Lab: Tokenization and Pre-processing#

In today’s lab lecture, we will explore the concepts of text tokenization and pre-processing in the field of Natural Language Processing (NLP). We will delve into the process and importance of these concepts, as well as practical examples in different languages.

The lecture is divided into three main sections:

  1. Understanding Tokenization

  2. Different Types of Tokenization with Examples

  3. Pre-processing Steps in NLP

  4. Tokenization in Different Languages with Examples

Part 1: Understanding Tokenization#

Tokenization is a crucial initial step in NLP, where text data is divided into smaller pieces, or “tokens”. These tokens typically represent words, but can also be sentences, phrases, or even individual characters.
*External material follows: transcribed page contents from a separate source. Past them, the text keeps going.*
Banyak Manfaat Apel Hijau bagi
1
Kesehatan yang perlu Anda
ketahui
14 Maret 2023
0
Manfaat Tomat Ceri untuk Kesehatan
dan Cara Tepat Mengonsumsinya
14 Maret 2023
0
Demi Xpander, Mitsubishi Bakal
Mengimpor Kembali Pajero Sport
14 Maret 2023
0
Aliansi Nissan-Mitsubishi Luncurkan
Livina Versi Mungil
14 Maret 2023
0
Why is tokenization essential?

Without tokenization, computers would find it hard to comprehend text data as they process information in a structured manner. Tokenization allows us to convert unstructured text into a format more suitable for machine processing.
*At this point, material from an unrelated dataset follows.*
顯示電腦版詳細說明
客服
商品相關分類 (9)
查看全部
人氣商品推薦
Part 2: Different Types of Tokenization with Examples#

Depending on the specific requirements of an NLP task, tokenization can occur at different levels:

Word Tokenization#

Word tokenization involves breaking the text into individual words. Let’s look at an example using Python’s NLTK library:

import nltk

nltk.download("punkt")

text = "Welcome to the world of Natural Language Processing!"
tokens = nltk.word_tokenize(text)
print(tokens)
['Welcome', 'to', 'the', 'world', 'of', 'Natural', 'Language', 'Processing', '!']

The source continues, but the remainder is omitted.